Today is the 25th anniversary of the day I was wounded in Vietnam. You never actually believe it’s going to happen to you, and even as the force of the explosion lifted me off of my feet and hurled me through the air, I refused to accept the fact that my turn had finally arrived. The initial flash of pain in my left side was excruciating, but by the time I had belly-flopped back to earth, it was nothing more than a dull ache.
Then, just when I had convinced myself that I wasn’t dead and everything was probably going to be okay, my whole lower back went on fire, as if someone was branding me with a red-hot metal poker. I reached around and desperately tried to pound out the flame. When I brought my hand back up in front of my eyes, the sight of my own bright red blood terrified me.
I struggled to my knees and like a dog chasing his own tail, I spun around and unsuccessfully tried to see how bad I had been hit.
Suddenly, out of nowhere, my squad leader hurled the full force of his muscular shoulder into my chest, the way gung-ho football players do to blocking dummies in practice. The solid blow flattened me, and he screamed, “Stay down!”
The words were barely out of his mouth when another half-dozen or so rocket propelled grenades exploded into the nearby ground and filled the air with more flying dirt and deadly shrapnel.
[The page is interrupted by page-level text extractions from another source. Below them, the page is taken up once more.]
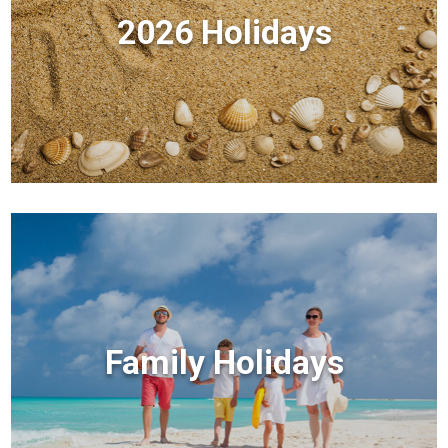
2026 Holidays
Family Holidays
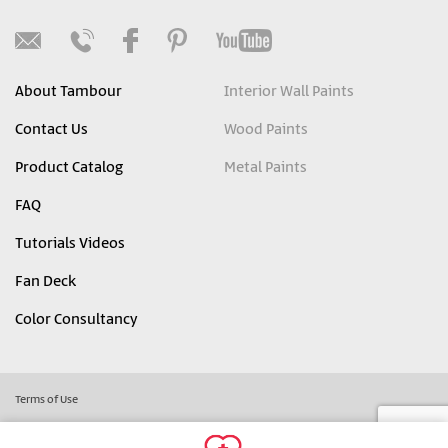
About Tambour
Interior Wall Paints
Contact Us
Wood Paints
Product Catalog
Metal Paints
FAQ
Tutorials Videos
Fan Deck
Color Consultancy
Terms of Use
Then the L-shaped ambush we had walked into began with deadly earnest. The heart-stopping sound of AK-47 automatic weapons fire seemed to be coming from every direction, followed shortly by the unfamiliar whistling sounds of larger enemy rockets which began raining down and violently shaking the earth I was clutching. My whole body shook and vibrated as my squad leader and I burrowed deeper into the loose, wet soil and held our steel pots tightly to our heads. As I laid there next to him listening to the screams and pleas of other members of my 30-man aero-rifle platoon, a hundred thoughts seemed to race through my head, but the only one I really remember is silently asking God not to let me die half-a-world away from home.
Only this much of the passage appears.